The reality is that while Rona’s disease was rare, she was equally unique. Like her diagnosis, she was one-in-a-million with a smile that would light up the room, an inherent need to help the people around her, and the ability to find the good in everything. She was a joy bomb. Truly.

Rona was also one of the strongest people I know – and wise enough to know how unfair it was to be asked to rise to that bar at such a young age.

Rona was famous at the hospital for giving providers a death stare. “That’s intense,” one doctor said. “It’s like she’s looking right through me.” 

She once told a nurse who consistently struggled to place IVs, “You’re a really nice person, but you aren’t good at your job. And I need you to go find someone who is good at their job.” 

Kids who live rare have to grow up in ways that are so unfair to both them and their parents. When my friends struggle to broach hard topics with their kids, I feel a twinge of jealousy at the innocence their children are able to maintain.

And yet, when we were making treatment decisions and Rona’s doctor asked if we understood the potential consequences of transplant, my reply was, “If the worst happens, then she will die believing in the magic of Santa Claus and only ever having felt love from those around her.” 

Unfortunately, that is exactly what happened. 

We spent the last month of Rona’s life counting down the days to her birthday with daily hijinx from her elf on the shelf, Tinsel. Tinsel brought toys to play with, supplies to make edible tableaus, and lots and lots of pie shells and whipped cream Rona used to pie her parents in the face.

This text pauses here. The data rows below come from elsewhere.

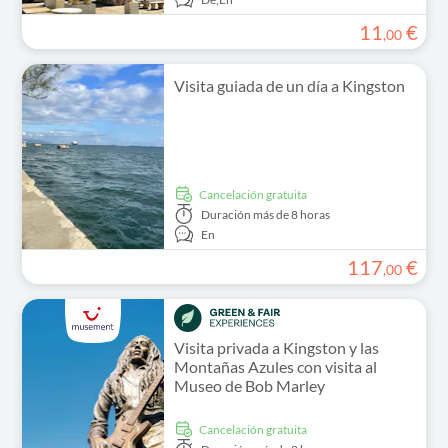
11
€
,
00
Visita guiada de un día a Kingston
cancelación gratuita
Duración
más de 8 horas
En
117
€
,
00
Visita privada a Kingston y las
Montañas Azules con visita al
Museo de Bob Marley
cancelación gratuita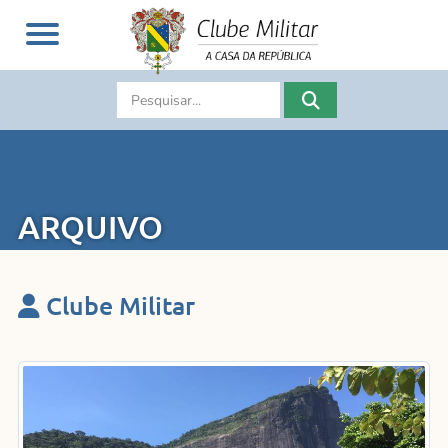
ARQUIVO
Clube Militar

That was her favorite activity.

While my little joy bomb’s lungs were failing in the PICU, we found moments that still remain some of my favorite memories of our time together, including a virtual birthday party complete with a dream cake, party dress, and party boxes packed and delivered lovingly to 26 of her friends for the day.

These moments of joy were so important for her, yes. But I think they were more important for those of us who loved her. 

When we treat a child, we are treating a family and – quite possibly – an entire community. Those opportunities to create joy and lasting memories are so critical. For some parents whose children never leave the hospital, they are the only memories they will have. 

So while we mark Rare Disease Day, I would encourage you to think about the people in your life navigating a rare disease and celebrate the things about them that you would as they blow out their (half) birthday candles. (Aren’t more birthday celebrations the ultimate reason we work in research to find new treatment options?)  

To celebrate the day means to celebrate what makes each child living with a rare disease unique, beyond the diagnosis. My niece and I will be making a half-cake today to celebrate. I’d encourage you to join us.